Big Lights, Bright City
I am now at the end of a two-day casual flirtation with New York City. Once again, the City has enticed me, pleasured me, and at the same time left me fed up with its personality and asking for more, for a magical return when I will at last understand what is it that gives life to cities, as they are simultaneously clusters of inanimate objects. I am at last reading The Unbearable Lightness of Being, and to me, this is a text that gives a matchless interpretation of the beauty of New York: "Unintentional beauty. Yes. Another way of putting it might be 'beauty by mistake.' Before beauty disappears entirely from the earth, it will go on existing for a while by mistake. 'Beauty by mistake' - the final phase in the history of beauty. And Franz adds, "Perhaps New York unintentional beauty is much richer and more varied than the excessively strict and composed beauty of human design."When I first saw New York, the European snob I was, I forced myself to dislike it: for its coldness, for the fact that it feeds on human personalities, for its denial of what it used to be (go to Central Park and stare at the trees and the rocks; now try to imagine, as I did today, what the island looked like before it started transforming itself into Manhattan). Now that I have turned into an Euro-American snob, I maintain that I am able to see the beauty of New York, as described in The Unbearable Lightness of Being. Where there was an attempt for organization and collective purposefulness, however, that beauty dissolves into the air, making it tense and unpleasant - if you don't know what I am talking about, take a ride on the subway.

5 Comments:
Crafty and clever...you have this element of melancholy in you which is confusing and at the same time reassuring. "In New York City, everyone is an exile, none more so than the Americans."

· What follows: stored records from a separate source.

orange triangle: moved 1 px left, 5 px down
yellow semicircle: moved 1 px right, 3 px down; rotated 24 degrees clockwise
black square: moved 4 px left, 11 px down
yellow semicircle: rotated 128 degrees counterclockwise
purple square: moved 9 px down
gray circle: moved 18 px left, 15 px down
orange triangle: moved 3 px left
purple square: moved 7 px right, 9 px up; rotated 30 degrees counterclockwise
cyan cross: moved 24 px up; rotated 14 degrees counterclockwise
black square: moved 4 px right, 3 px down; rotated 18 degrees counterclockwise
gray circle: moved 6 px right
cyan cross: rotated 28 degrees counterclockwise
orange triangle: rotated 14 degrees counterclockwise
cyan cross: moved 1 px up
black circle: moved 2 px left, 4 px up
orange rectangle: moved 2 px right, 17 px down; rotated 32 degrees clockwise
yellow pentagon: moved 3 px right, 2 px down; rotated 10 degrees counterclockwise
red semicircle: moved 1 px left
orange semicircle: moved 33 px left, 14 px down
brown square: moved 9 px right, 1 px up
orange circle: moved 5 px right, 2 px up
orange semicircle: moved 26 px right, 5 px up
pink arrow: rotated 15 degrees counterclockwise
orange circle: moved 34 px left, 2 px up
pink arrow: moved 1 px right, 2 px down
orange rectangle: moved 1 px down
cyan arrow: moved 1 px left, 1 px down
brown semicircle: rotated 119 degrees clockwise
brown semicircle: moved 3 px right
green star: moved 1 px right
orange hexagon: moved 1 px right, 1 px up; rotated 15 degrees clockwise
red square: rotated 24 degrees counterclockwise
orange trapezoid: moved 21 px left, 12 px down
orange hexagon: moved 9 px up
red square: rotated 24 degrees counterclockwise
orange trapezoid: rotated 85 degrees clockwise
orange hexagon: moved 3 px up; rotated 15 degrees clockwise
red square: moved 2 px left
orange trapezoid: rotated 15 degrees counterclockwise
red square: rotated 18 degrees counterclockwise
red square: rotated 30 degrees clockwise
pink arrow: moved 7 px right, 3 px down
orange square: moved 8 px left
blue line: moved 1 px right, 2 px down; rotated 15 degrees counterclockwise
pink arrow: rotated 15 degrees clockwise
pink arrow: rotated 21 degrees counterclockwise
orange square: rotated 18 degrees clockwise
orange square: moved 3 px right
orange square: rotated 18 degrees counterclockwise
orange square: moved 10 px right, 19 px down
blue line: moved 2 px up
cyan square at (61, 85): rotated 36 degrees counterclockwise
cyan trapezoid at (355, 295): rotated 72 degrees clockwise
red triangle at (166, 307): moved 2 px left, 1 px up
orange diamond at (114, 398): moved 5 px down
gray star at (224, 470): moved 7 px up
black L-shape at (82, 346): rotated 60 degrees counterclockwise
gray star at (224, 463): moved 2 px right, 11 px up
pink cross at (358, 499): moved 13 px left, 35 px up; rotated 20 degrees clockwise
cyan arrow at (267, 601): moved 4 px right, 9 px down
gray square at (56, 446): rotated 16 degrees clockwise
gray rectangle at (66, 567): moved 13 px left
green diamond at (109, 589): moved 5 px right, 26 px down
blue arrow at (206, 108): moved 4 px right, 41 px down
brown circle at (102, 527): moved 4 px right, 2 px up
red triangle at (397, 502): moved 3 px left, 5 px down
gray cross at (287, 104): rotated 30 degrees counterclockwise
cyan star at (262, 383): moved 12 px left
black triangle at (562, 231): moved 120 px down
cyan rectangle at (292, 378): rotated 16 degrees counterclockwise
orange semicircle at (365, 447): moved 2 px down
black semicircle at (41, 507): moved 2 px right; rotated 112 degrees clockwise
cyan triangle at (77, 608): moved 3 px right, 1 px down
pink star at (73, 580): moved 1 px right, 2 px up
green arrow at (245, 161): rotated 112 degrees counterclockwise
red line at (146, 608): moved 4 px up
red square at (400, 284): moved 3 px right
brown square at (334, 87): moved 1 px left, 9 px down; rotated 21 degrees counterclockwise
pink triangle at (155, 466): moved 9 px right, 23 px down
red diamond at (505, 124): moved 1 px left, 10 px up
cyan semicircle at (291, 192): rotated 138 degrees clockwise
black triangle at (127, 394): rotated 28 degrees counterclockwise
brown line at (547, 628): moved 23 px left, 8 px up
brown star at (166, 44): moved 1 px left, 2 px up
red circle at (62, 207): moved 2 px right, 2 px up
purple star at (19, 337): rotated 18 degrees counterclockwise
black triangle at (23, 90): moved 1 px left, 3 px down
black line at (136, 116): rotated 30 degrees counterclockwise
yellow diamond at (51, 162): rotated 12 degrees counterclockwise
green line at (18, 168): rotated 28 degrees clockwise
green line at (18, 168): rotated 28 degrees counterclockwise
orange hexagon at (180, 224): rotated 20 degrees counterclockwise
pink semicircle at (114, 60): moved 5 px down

Trixty and shrewd... you have this particle of vigorous dread which is beliwdering whilst also heartening. "In Baghdad, we're all dead, none more so than the Americans".
Hi Nick. Sorry.
You have much more depth than I imagined, not that I ever imagined you to be shallow. I think its just that so few ripples seem to make it to the surface of your particular pond.
And #@!& makeup, women never need it as much or as often as they think.
Answer me this: Why do cities feel more beautiful at night?